La expectativa era enorme por verlo, ahora, luciendo la tradicional camisa con las pepas rojas que identifica al ganador de los premios de montaña.
Fueron segundos nada más para verlo transformado en su indumentaria. Por segunda vez, Nairo con su blusa azul y oscura de Movistar extiende los brazos para que le pongan la emblemática franela como rey absoluto de los Pirineos y Alpes franceses.
Entonces, la algarabía es total pues todos quieren ingresar a la casa del nuevo fenómeno del pedalismo mundial. La música carranguera no se hace esperar y los compositores de ocasión empiezan a sacar las primeras tonadas en el que se menciona la hazaña del hijo de Cómbita.
Pero faltaba el último y más importante episodio, con el que se llegaría al éxtasis. Aparecía Nairo con su sonrisa blanca y brillante, brazos en alto y con la certeza de ocupar el segundo lugar en el podio de la gran bouclé. Al centro, el campeón británico con el maillot amarillo y a la izquierda, el español le hicieron compañía.
Otra vez, el frenesí alcanzó su punto más alto. Los gritos y las arengas por la gesta se volvieron eternos. Los abrazos iban y venían, acompañado de la estrechada de manos en símbolo de amistad y afecto. Y no podían faltar las lágrimas que se descolgaban con facilidad por la piel cobriza y quemada de los nacidos en las breñas de la altiplanicie boyacense.
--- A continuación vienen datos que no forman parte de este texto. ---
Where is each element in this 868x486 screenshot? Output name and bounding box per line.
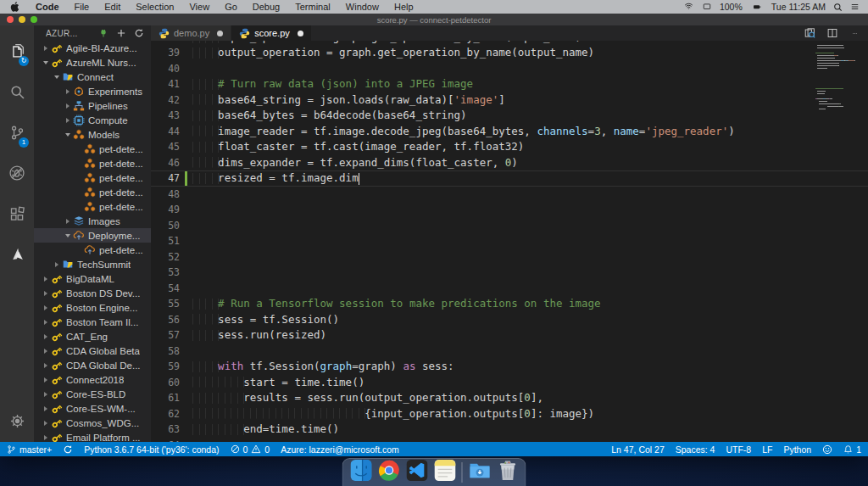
tree-item-models[interactable]: Models	[34, 127, 151, 142]
line-number[interactable]: 46	[151, 157, 183, 169]
tree-item-pet-dete-[interactable]: pet-dete...	[34, 185, 151, 199]
status-azure-account[interactable]: Azure: lazzeri@microsoft.com	[281, 444, 399, 455]
code-line-52[interactable]: 52	[151, 249, 868, 265]
modified-dot[interactable]	[298, 31, 303, 36]
code-line-59[interactable]: 59 with tf.Session(graph=graph) as sess:	[151, 359, 868, 375]
dock-trash[interactable]	[497, 461, 519, 483]
tree-item-images[interactable]: Images	[34, 214, 151, 228]
code-line-45[interactable]: 45 float_caster = tf.cast(image_reader, …	[151, 139, 868, 155]
line-number[interactable]: 56	[151, 314, 183, 326]
line-number[interactable]: 50	[151, 220, 183, 232]
status-git-branch[interactable]: master+	[7, 444, 52, 455]
window-titlebar[interactable]: score.py — connect-petdetector	[0, 14, 868, 25]
menu-selection[interactable]: Selection	[128, 0, 181, 14]
minimap[interactable]	[815, 44, 861, 137]
open-preview-button[interactable]	[804, 28, 816, 39]
line-number[interactable]: 40	[151, 63, 183, 75]
line-number[interactable]: 38	[151, 41, 183, 43]
tree-item-boston-team-il-[interactable]: Boston Team Il...	[34, 315, 151, 329]
azure-status-button[interactable]	[98, 28, 108, 38]
code-line-53[interactable]: 53	[151, 265, 868, 281]
tab-demo-py[interactable]: demo.py	[151, 25, 231, 41]
menu-terminal[interactable]: Terminal	[287, 0, 338, 14]
code-line-48[interactable]: 48	[151, 187, 868, 203]
tree-item-pet-dete-[interactable]: pet-dete...	[34, 170, 151, 185]
tree-item-core-es-bld[interactable]: Core-ES-BLD	[34, 387, 151, 401]
activity-settings[interactable]	[0, 408, 34, 437]
dock-chrome[interactable]	[378, 461, 400, 483]
tree-item-cda-global-de-[interactable]: CDA Global De...	[34, 358, 151, 372]
code-line-47[interactable]: 47 resized = tf.image.dim	[151, 170, 868, 187]
activity-debug[interactable]	[0, 154, 34, 195]
line-number[interactable]: 62	[151, 408, 183, 420]
code-line-61[interactable]: 61 results = sess.run(output_operation.o…	[151, 390, 868, 406]
line-number[interactable]: 41	[151, 78, 183, 90]
code-line-40[interactable]: 40	[151, 61, 868, 77]
dock-vscode[interactable]	[406, 461, 428, 483]
add-button[interactable]	[116, 28, 126, 38]
line-number[interactable]: 63	[151, 423, 183, 435]
tree-item-compute[interactable]: Compute	[34, 113, 151, 127]
menu-debug[interactable]: Debug	[245, 0, 287, 14]
tree-item-agile-bi-azure-[interactable]: Agile-BI-Azure...	[34, 41, 151, 55]
tree-item-connect2018[interactable]: Connect2018	[34, 372, 151, 387]
dock-downloads[interactable]	[469, 461, 491, 483]
status-language-mode[interactable]: Python	[783, 444, 811, 455]
line-number[interactable]: 60	[151, 377, 183, 388]
line-number[interactable]: 49	[151, 204, 183, 215]
code-line-46[interactable]: 46 dims_expander = tf.expand_dims(float_…	[151, 155, 868, 171]
activity-extensions[interactable]	[0, 195, 34, 236]
battery-icon[interactable]	[750, 3, 764, 11]
tree-item-core-es-wm-[interactable]: Core-ES-WM-...	[34, 401, 151, 416]
line-number[interactable]: 61	[151, 392, 183, 404]
tree-item-email-platform-[interactable]: Email Platform ...	[34, 430, 151, 442]
status-feedback[interactable]	[822, 444, 832, 455]
code-line-57[interactable]: 57 sess.run(resized)	[151, 327, 868, 344]
line-number[interactable]: 57	[151, 329, 183, 341]
status-problems[interactable]: 00	[231, 444, 270, 455]
line-number[interactable]: 58	[151, 345, 183, 357]
tree-item-bigdataml[interactable]: BigDataML	[34, 271, 151, 286]
modified-dot[interactable]	[217, 31, 223, 36]
code-line-51[interactable]: 51	[151, 233, 868, 249]
menu-go[interactable]: Go	[217, 0, 245, 14]
tree-item-boston-engine-[interactable]: Boston Engine...	[34, 300, 151, 315]
tree-item-pipelines[interactable]: Pipelines	[34, 98, 151, 113]
menu-edit[interactable]: Edit	[97, 0, 128, 14]
tree-item-connect[interactable]: Connect	[34, 70, 151, 84]
code-line-55[interactable]: 55 # Run a Tensorflow session to make pr…	[151, 296, 868, 312]
menubar-clock[interactable]: Tue 11:25 AM	[771, 2, 826, 12]
tree-item-pet-dete-[interactable]: pet-dete...	[34, 156, 151, 170]
dock-finder[interactable]	[350, 461, 372, 483]
tree-item-techsummit[interactable]: TechSummit	[34, 257, 151, 271]
code-line-43[interactable]: 43 base64_bytes = b64decode(base64_strin…	[151, 108, 868, 124]
status-sync[interactable]	[63, 444, 73, 455]
code-line-49[interactable]: 49	[151, 202, 868, 218]
line-number[interactable]: 39	[151, 47, 183, 59]
menu-file[interactable]: File	[67, 0, 97, 14]
code-line-39[interactable]: 39 output_operation = graph.get_operatio…	[151, 45, 868, 61]
display-icon[interactable]	[702, 3, 712, 11]
tree-item-pet-dete-[interactable]: pet-dete...	[34, 142, 151, 156]
activity-search[interactable]	[0, 73, 34, 114]
notification-center-icon[interactable]	[850, 3, 860, 11]
tree-item-pet-dete-[interactable]: pet-dete...	[34, 243, 151, 257]
split-editor-button[interactable]	[826, 28, 838, 38]
menu-view[interactable]: View	[181, 0, 217, 14]
code-line-54[interactable]: 54	[151, 281, 868, 297]
status-cursor-position[interactable]: Ln 47, Col 27	[611, 444, 664, 455]
tree-item-pet-dete-[interactable]: pet-dete...	[34, 199, 151, 214]
tree-item-experiments[interactable]: Experiments	[34, 84, 151, 98]
status-indentation[interactable]: Spaces: 4	[676, 444, 715, 455]
menu-window[interactable]: Window	[338, 0, 387, 14]
code-line-56[interactable]: 56 sess = tf.Session()	[151, 312, 868, 328]
line-number[interactable]: 48	[151, 188, 183, 200]
code-area[interactable]: 38 input_operation = graph.get_operation…	[151, 41, 868, 442]
menu-help[interactable]: Help	[387, 0, 421, 14]
code-line-50[interactable]: 50	[151, 218, 868, 234]
line-number[interactable]: 53	[151, 266, 183, 278]
line-number[interactable]: 51	[151, 235, 183, 247]
dock-notes[interactable]	[434, 461, 456, 483]
tree-item-cosmos-wdg-[interactable]: Cosmos_WDG...	[34, 416, 151, 430]
status-encoding[interactable]: UTF-8	[726, 444, 751, 455]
Al final, no importa de dónde sea Nairo Alexander Quintana Rojas. Si es de Tunja (allí nació en el hospital San Rafael), si es de Cómbita (patria chica que lo vio crecer) y si es de Arcabuco (donde hizo sus estudios y guarda los mejores recursos de su infancia y adolescencia), lo único cierto es Colombia ya tiene con quién ganar un Tour de Francia.
Ahora, los familiares cuentan las horas y los días para tener de nuevo a Nairo Alexander en sus parcelas quien, seguramente, lo primero que le pedirá a su madre Eloísa es que le prepare un exquisito sancocho de gallina como tan sólo ella lo sabe hacer, uno de los bocados favoritos del rey de la Montaña del Tour de Francia.